Americans have been purchasing firearms and ammunition in record-setting numbers since early 2020 and while this is newsworthy by itself, the impact of gun and ammunition sales is far greater than many realize.
Whenever someone buys a firearm or ammunition, a portion of each purchase goes toward wildlife conservation efforts, hunter education, shooting-related projects and more via an excise tax. This is thanks to the Federal Aid in Wildlife Restoration Act, more commonly known as the Pittman-Robertson Act, which was passed in 1937.
Since the act’s passage, gun owners have contributed over $15 billion to Pittman-Robertson funds, according to a report from the National Shooting Sports Foundation (NSSF).
“This is an achievement for which all in the firearm and ammunition industry are proud. This historic milestone is indicative of the value this industry places on the conservation of wildlife and the habitats in which they thrive,” said Joe Bartozzi, NSSF president and CEO. “The firearm and ammunition industry is filled with pride to achieve this landmark for conservation funding and the role our industry plays to ensure America’s wildlife is perpetuated for future generations.”
Pittman-Robertson imposes an 11% excise tax on the wholesale price long guns and 10% on handguns. The revenue from this tax is deposited into a special trust fund under the management of the U.S. Fish and Wildlife Service to be used for state wildlife restoration projects. These funds have contributed to the recovery of numerous iconic species throughout the nation, including the American bald eagle, the wild turkey and many big-game species.

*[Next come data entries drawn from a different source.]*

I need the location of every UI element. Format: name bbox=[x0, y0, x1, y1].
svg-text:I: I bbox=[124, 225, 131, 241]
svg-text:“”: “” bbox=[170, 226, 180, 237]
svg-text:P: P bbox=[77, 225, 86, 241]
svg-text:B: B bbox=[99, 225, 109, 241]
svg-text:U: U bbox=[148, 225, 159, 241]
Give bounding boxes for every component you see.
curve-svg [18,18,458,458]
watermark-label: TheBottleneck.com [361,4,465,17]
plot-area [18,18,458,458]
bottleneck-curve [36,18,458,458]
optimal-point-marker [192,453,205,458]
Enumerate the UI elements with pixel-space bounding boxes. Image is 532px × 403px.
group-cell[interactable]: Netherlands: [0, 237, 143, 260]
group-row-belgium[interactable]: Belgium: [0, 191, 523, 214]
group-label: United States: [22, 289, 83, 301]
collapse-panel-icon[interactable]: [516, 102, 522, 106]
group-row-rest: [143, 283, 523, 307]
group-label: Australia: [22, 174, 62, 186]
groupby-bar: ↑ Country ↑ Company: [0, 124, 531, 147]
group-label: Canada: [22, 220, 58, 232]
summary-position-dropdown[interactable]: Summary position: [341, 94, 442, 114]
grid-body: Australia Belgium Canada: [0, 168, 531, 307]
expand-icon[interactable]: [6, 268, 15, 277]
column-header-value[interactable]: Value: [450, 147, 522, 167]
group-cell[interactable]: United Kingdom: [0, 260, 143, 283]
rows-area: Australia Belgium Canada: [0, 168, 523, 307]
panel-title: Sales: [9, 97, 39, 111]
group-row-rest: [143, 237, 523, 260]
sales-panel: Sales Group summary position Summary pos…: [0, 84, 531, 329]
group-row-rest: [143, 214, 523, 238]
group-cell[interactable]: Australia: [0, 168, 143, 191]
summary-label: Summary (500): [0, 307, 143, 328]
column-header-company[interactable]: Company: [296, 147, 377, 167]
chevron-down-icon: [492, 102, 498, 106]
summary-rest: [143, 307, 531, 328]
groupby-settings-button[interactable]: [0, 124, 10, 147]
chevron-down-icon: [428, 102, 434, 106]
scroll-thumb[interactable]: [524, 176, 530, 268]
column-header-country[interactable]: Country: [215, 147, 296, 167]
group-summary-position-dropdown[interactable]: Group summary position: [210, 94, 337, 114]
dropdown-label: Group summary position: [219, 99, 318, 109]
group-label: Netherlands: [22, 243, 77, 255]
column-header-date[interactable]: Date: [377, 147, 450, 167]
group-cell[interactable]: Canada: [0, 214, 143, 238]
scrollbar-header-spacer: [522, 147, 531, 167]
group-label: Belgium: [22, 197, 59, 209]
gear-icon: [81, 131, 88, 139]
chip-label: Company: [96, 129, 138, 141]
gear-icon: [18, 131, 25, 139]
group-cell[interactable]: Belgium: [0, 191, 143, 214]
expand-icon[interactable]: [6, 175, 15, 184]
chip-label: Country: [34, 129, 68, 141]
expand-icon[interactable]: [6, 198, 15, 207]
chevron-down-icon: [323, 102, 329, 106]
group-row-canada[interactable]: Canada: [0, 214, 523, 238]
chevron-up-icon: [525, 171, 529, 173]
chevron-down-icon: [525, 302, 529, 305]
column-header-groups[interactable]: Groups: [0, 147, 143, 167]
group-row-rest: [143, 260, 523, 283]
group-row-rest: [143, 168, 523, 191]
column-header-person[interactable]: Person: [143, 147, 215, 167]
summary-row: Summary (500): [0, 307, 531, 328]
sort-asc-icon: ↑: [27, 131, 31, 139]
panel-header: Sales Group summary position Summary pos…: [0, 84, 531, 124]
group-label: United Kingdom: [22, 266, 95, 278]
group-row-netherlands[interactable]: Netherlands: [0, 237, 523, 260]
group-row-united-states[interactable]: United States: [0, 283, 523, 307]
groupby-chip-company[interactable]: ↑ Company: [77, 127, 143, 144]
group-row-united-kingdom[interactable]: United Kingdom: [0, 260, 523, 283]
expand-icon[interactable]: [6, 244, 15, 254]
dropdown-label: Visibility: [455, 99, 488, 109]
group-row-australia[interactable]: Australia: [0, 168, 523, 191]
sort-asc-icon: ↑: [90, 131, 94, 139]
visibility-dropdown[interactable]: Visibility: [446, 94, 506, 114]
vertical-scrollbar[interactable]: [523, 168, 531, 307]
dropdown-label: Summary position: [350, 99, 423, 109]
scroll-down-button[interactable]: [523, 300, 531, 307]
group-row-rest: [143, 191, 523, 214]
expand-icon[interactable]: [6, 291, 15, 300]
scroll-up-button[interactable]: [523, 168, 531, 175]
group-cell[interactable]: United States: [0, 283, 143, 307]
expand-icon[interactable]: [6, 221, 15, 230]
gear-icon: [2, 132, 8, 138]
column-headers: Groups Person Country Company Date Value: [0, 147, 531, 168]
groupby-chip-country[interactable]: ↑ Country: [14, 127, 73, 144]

And as we’ve previously written, “[a]pproximately 75% of the excise taxes on guns and ammo comes from non-hunting related purchases. State wildlife agencies often utilize these excise tax funds to build or enhance target-shooting facilities, which will give gun owners even more places to practice and safely enjoy the shooting sports.”
In late 2017, it was reported that over $7 billion in funds had been collected by Pittman-Robertson since its beginning in 1937. Now that number has more than doubled in just over a decade. It’s hard to overstate the impact the firearms industry has had on wildlife conservation efforts and the shooting sports throughout the country.
“Sportsmen are the primary supporters of efforts to protect game species. Conservation efforts, fueled by Pittman-Robertson funds, such as the acquisition and improvement of wildlife habitat, research, public access facilities, and hunter education programs, along with state wildlife agencies that carefully regulate hunting, have helped restore and now conserve America’s abundant wildlife populations,” said the NRA Institute for Legislative Action.